• [PROBLEM DETAILS]
A faithful copy of each record is required, minus the images.

** RECORD SET follows **

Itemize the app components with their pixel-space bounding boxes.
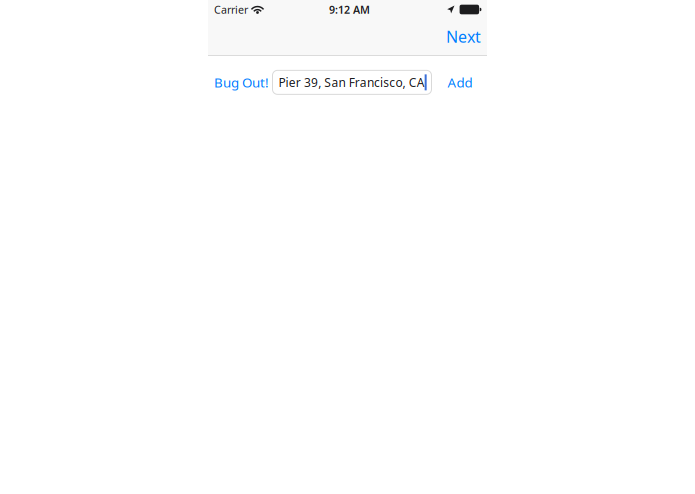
button[interactable]: Bug Out!: [214, 66, 272, 98]
staticText: Pier 39, San Francisco, CA: [278, 74, 425, 90]
button[interactable]: Next: [436, 21, 487, 54]
staticText: Next: [446, 26, 481, 47]
staticText: Add: [448, 74, 472, 91]
button[interactable]: Add: [432, 66, 472, 98]
staticText: 9:12 AM: [329, 2, 370, 17]
button[interactable]: Pier 39, San Francisco, CA: [272, 70, 432, 94]
staticText: Carrier: [214, 2, 248, 17]
staticText: Bug Out!: [214, 74, 269, 91]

** End of RECORD SET **

• [RESULT OF THE EXERCISE]
Itemize the app components with their pixel-space bounding boxes.
button[interactable]: Bug Out!: [214, 66, 272, 98]
staticText: Pier 39, San Francisco, CA: [278, 74, 425, 90]
button[interactable]: Next: [436, 21, 487, 54]
staticText: Next: [446, 26, 481, 47]
staticText: Add: [448, 74, 472, 91]
button[interactable]: Add: [432, 66, 472, 98]
staticText: 9:12 AM: [329, 2, 370, 17]
button[interactable]: Pier 39, San Francisco, CA: [272, 70, 432, 94]
staticText: Carrier: [214, 2, 248, 17]
staticText: Bug Out!: [214, 74, 269, 91]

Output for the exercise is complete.